Hemos perdido el sentido de solidaridad, el sentido de ayudar a los demás. Somos capaces de estar presenciando un asalto, una injusticia o cualquier ilícito y voltear la cara y alejarnos evadiendo el deber social de cuidar al prójimo. Estamos educados para ser apáticos, para el egoísmo, para no actuar.
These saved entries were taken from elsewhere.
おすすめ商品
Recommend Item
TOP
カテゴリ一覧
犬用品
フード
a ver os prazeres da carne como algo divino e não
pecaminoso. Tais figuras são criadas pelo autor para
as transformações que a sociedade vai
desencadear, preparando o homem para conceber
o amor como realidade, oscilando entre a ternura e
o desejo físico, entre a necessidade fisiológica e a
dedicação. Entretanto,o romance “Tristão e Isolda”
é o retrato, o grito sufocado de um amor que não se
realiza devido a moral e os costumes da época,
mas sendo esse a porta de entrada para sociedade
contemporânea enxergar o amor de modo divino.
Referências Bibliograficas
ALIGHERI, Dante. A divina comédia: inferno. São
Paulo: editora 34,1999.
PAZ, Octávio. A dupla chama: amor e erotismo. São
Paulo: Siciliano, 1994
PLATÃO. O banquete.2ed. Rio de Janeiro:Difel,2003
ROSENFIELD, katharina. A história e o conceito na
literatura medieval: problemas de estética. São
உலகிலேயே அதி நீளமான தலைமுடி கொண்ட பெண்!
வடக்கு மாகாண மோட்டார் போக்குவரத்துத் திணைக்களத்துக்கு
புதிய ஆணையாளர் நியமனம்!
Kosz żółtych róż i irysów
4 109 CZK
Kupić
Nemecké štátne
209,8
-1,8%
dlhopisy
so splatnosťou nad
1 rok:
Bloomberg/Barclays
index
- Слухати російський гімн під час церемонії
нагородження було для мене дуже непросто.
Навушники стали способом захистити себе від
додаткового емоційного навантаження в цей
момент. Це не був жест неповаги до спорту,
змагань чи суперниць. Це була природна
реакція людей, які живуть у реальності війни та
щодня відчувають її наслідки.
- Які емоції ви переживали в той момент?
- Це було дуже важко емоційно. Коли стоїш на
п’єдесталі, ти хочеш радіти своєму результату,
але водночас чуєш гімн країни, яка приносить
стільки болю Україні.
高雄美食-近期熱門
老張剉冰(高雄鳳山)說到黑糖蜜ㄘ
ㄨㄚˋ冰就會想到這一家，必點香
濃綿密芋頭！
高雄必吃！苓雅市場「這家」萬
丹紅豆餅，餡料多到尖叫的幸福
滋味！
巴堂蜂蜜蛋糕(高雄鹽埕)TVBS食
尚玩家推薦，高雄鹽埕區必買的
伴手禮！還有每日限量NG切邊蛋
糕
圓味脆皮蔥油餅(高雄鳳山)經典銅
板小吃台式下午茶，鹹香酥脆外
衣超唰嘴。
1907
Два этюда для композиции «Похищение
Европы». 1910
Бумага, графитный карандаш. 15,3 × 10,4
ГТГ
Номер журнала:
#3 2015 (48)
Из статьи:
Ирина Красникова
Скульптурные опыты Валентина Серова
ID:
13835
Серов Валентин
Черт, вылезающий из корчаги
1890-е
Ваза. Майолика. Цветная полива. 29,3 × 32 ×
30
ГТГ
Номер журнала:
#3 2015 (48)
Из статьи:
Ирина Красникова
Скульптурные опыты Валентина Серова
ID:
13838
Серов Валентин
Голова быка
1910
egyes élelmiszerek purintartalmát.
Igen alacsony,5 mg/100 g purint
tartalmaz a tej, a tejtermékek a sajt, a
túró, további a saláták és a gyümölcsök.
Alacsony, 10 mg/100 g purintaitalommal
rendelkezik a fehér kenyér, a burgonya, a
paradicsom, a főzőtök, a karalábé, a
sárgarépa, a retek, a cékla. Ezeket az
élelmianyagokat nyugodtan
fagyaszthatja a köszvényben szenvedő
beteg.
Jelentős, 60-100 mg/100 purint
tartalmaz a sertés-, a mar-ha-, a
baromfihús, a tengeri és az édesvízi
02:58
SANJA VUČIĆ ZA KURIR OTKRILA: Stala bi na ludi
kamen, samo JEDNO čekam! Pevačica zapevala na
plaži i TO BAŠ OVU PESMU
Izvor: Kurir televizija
Estamos educados para responder al miedo con cobardía, pero eso si, platicamos de como están mal las cosas y disertamos teorías de que cual grupo del crimen organizado hizo esto y cual lo otro en vez de tocar el tema de que tenemos que hacer como sociedad para enfrentar a los criminales de pacotilla que están haciendo su agosto en las calles.
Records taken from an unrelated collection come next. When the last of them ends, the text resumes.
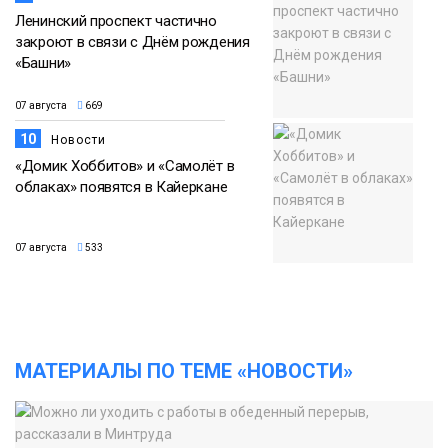
Ленинский проспект частично
закроют в связи с Днём рождения
«Башни»
07 августа
669
10
Новости
«Домик Хоббитов» и «Самолёт в
облаках» появятся в Кайеркане
07 августа
533
МАТЕРИАЛЫ ПО ТЕМЕ «НОВОСТИ»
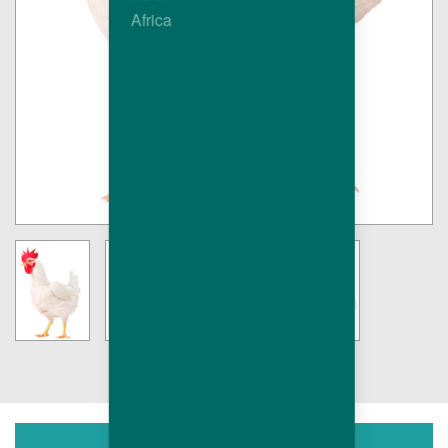
Africa
下载中心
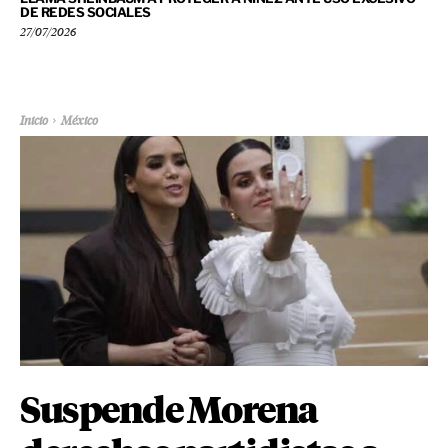
DE REDES SOCIALES
27/07/2026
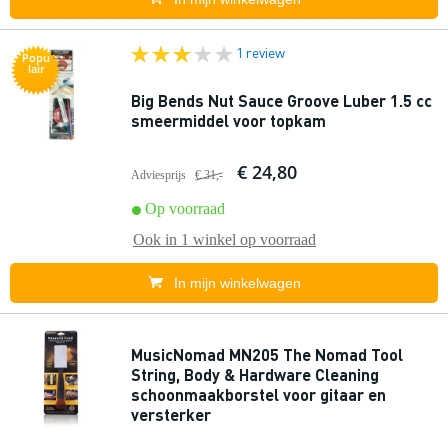
1 review
Popu
lair
Big Bends Nut Sauce Groove Luber 1.5 cc
smeermiddel voor topkam
€ 24,80
Adviesprijs
€ 31,-
Op voorraad
Ook in
1 winkel
op voorraad
In mijn winkelwagen
MusicNomad MN205 The Nomad Tool
String, Body & Hardware Cleaning
schoonmaakborstel voor gitaar en
versterker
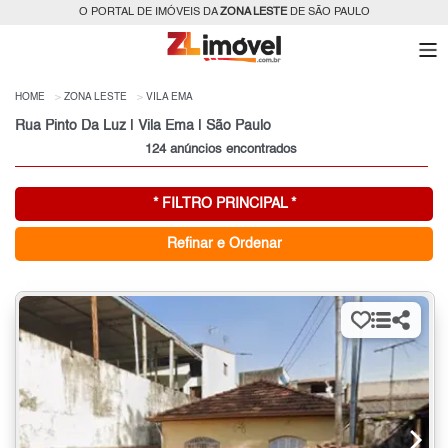
O PORTAL DE IMÓVEIS DA
ZONA LESTE
DE SÃO PAULO
HOME
ZONA LESTE
VILA EMA
Rua Pinto Da Luz | Vila Ema | São Paulo
124 anúncios encontrados
* FILTRO PRINCIPAL *
Refinar e Ordenar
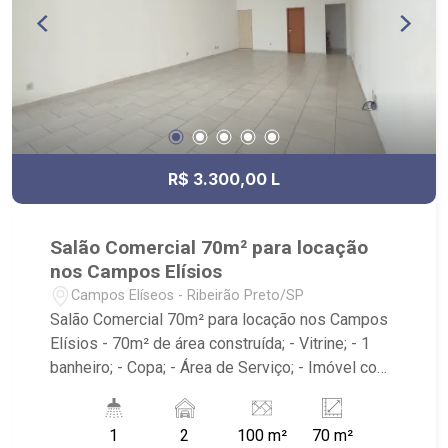
R$ 3.300,00 L
Salão Comercial 70m² para locação
nos Campos Elísios
Campos Elíseos - Ribeirão Preto/SP
Salão Comercial 70m² para locação nos Campos
Elísios - 70m² de área construída; - Vitrine; - 1
banheiro; - Copa; - Área de Serviço; - Imóvel com
piso e iluminação; - Alarme/Cerca Elétrica; - 2
vagas; - Próximo à Padaria Villa Sucreê,
1
2
100 m²
70 m²
Savegnago Supermercado e Mercadão Central.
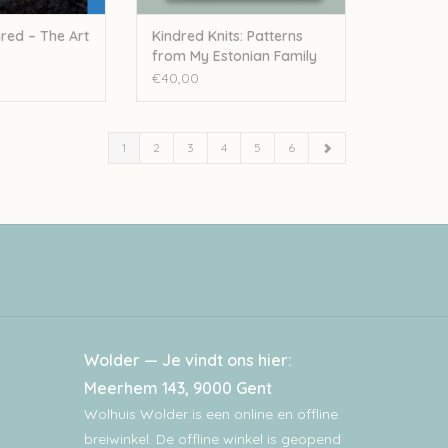
red – The Art
Kindred Knits: Patterns
from My Estonian Family
Archives
€40,00
1
2
3
4
5
6
Wolder — Je vindt ons hier:
Meerhem 143, 9000 Gent
Wolhuis Wolder is een online en offline
breiwinkel. De offline winkel is geopend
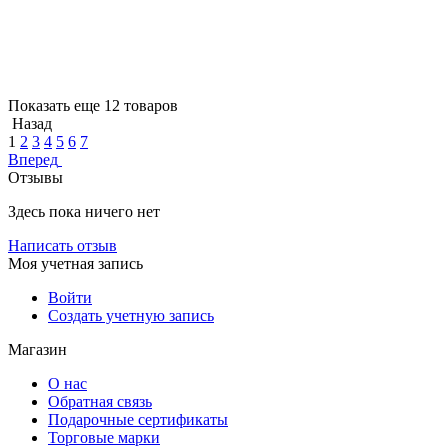
Показать еще 12 товаров
Назад
1
2
3
4
5
6
7
Вперед
Отзывы
Здесь пока ничего нет
Написать отзыв
Моя учетная запись
Войти
Создать учетную запись
Магазин
О нас
Обратная связь
Подарочные сертификаты
Торговые марки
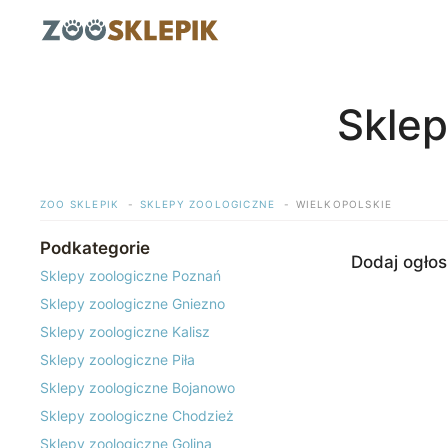
Przejdź
do
treści
Sklep
ZOO SKLEPIK
SKLEPY ZOOLOGICZNE
WIELKOPOLSKIE
Podkategorie
Dodaj ogłos
Sklepy zoologiczne Poznań
Sklepy zoologiczne Gniezno
Sklepy zoologiczne Kalisz
Sklepy zoologiczne Piła
Sklepy zoologiczne Bojanowo
Sklepy zoologiczne Chodzież
Sklepy zoologiczne Golina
El crimen organizado es un mal más lejano al común de los mortales que el crimen desorganizado, esos malandrines que cometen delitos que en la jerga oficialista les dicen del "fuero común", esos son a los que les tenemos miedo cuando salimos a la calle, ¿va a llegar un sicario a sicariarte (un nuevo verbo acuñado en Chihuahua) sin ningún motivo al salir de tu casa?? claro que no!!! pero si puede llegar un malandrete de cuarta a quitarte lo que traigas en las bolsas. El crimen desorganizado debería de temer la cooperación solidaria de la masa anónima, debería de tener que cometer sus ilícitos al amparo de la obscuridad y la ausencia de gente.
Pero no, mi sociedad es un asco.
Ese objetivo artificial de tener, tener y tener sin importar como ha llegado a extremos de caricatura. Ahora admiramos a la gente que se forra de dinero cometiendo ilícitos, tener, tener, tener.
No importa ser.
No importa merecer las cosas, no importa como se obtienen, el conocimiento y la cultura son bichos raros que no son redituables a corto plazo ni generan intereses. Somos borreguitos asustados que solo quieren tener, tener y tener. Peor aún sólo deseamos.
Es hora de levantar la cabeza, de alzar la voz. Distorsionando al ché: "más vale morir con la frente en alto que vivir de rodillas"
¿Nos pueden tener de rodillas menos del 1% de la sociedad?
Es hora de madurar como sociedad y asumir nuestras responsabilidades.